§ What is needed
Please give back all the records exactly, but keep the pictures out.

§ Dataset records
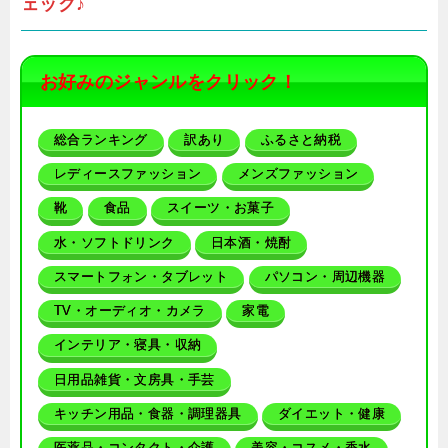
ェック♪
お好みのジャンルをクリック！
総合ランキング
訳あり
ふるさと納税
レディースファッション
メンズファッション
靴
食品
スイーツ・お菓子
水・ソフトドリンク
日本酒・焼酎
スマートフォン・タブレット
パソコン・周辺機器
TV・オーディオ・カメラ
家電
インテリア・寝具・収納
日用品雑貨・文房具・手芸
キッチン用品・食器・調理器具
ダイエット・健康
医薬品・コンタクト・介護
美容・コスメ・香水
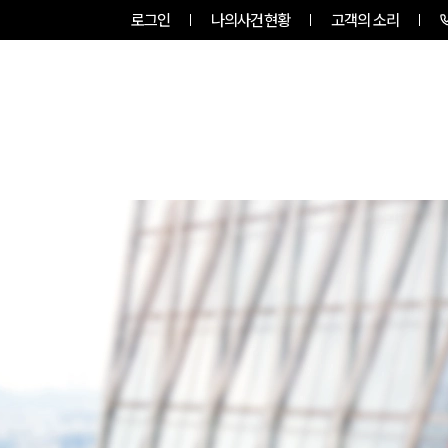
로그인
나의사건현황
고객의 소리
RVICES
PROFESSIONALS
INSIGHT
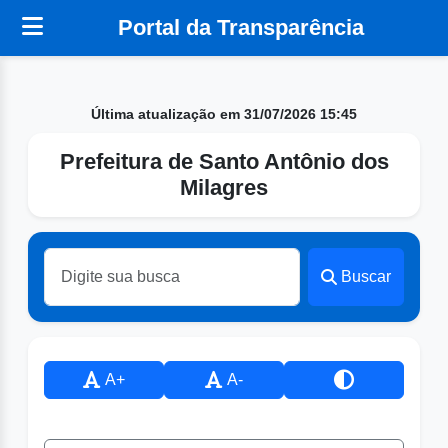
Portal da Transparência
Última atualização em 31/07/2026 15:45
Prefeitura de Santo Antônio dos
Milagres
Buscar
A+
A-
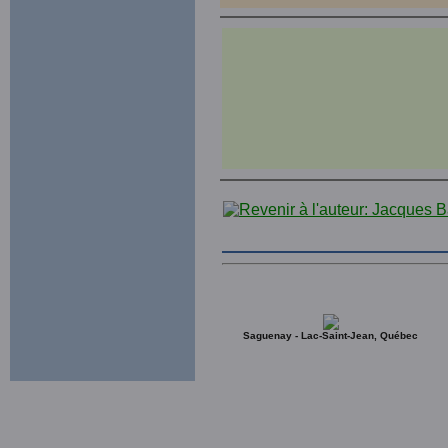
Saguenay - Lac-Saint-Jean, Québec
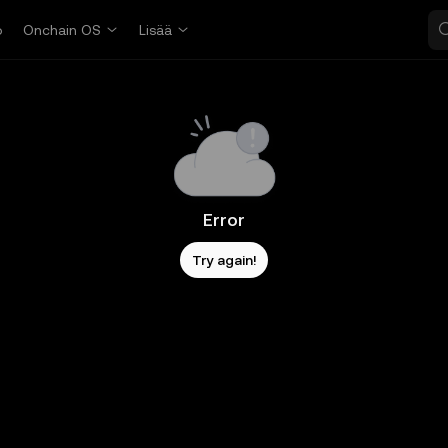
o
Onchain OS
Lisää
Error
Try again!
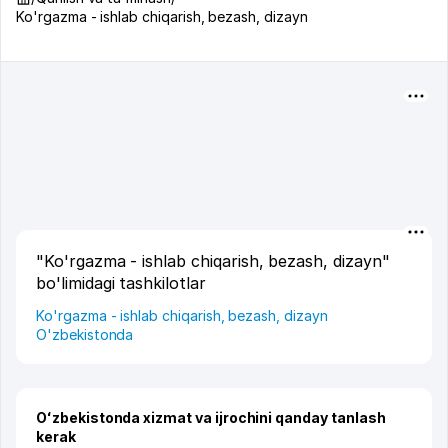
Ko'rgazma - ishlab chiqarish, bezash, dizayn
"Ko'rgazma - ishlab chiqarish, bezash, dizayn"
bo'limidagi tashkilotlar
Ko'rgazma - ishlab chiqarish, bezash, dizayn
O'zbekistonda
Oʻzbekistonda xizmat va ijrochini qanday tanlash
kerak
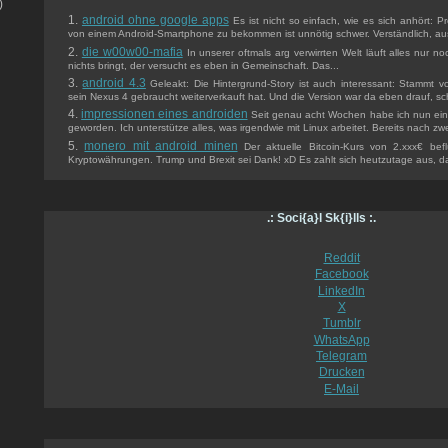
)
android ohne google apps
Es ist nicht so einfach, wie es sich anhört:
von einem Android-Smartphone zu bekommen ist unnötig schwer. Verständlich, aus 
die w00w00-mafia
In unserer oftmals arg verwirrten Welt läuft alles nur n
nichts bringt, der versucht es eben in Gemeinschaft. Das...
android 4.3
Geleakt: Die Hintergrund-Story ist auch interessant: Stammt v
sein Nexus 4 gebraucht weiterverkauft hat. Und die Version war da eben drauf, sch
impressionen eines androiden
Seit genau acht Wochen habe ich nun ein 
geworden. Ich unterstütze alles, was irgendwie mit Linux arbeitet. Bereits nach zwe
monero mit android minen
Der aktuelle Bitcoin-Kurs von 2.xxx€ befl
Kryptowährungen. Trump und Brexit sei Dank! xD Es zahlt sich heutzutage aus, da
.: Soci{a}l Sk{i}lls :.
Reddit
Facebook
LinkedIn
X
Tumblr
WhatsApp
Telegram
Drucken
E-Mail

§ Finished task
ェック♪
お好みのジャンルをクリック！
総合ランキング
訳あり
ふるさと納税
レディースファッション
メンズファッション
靴
食品
スイーツ・お菓子
水・ソフトドリンク
日本酒・焼酎
スマートフォン・タブレット
パソコン・周辺機器
TV・オーディオ・カメラ
家電
インテリア・寝具・収納
日用品雑貨・文房具・手芸
キッチン用品・食器・調理器具
ダイエット・健康
医薬品・コンタクト・介護
美容・コスメ・香水
로그인
나의사건현황
고객의 소리
RVICES
PROFESSIONALS
INSIGHT
Portal da Transparência
Última atualização em 31/07/2026 15:45
Prefeitura de Santo Antônio dos
Milagres
Buscar
A+
A-
Saguenay - Lac-Saint-Jean, Québec
o
Onchain OS
Lisää
Error
Try again!
Ko'rgazma - ishlab chiqarish, bezash, dizayn
"Ko'rgazma - ishlab chiqarish, bezash, dizayn"
bo'limidagi tashkilotlar
Ko'rgazma - ishlab chiqarish, bezash, dizayn
O'zbekistonda
Oʻzbekistonda xizmat va ijrochini qanday tanlash
kerak
)
android ohne google apps
Es ist nicht so einfach, wie es sich anhört:
von einem Android-Smartphone zu bekommen ist unnötig schwer. Verständlich, aus 
die w00w00-mafia
In unserer oftmals arg verwirrten Welt läuft alles nur n
nichts bringt, der versucht es eben in Gemeinschaft. Das...
android 4.3
Geleakt: Die Hintergrund-Story ist auch interessant: Stammt v
sein Nexus 4 gebraucht weiterverkauft hat. Und die Version war da eben drauf, sch
impressionen eines androiden
Seit genau acht Wochen habe ich nun ein 
geworden. Ich unterstütze alles, was irgendwie mit Linux arbeitet. Bereits nach zwe
monero mit android minen
Der aktuelle Bitcoin-Kurs von 2.xxx€ befl
Kryptowährungen. Trump und Brexit sei Dank! xD Es zahlt sich heutzutage aus, da
.: Soci{a}l Sk{i}lls :.
Reddit
Facebook
LinkedIn
X
Tumblr
WhatsApp
Telegram
Drucken
E-Mail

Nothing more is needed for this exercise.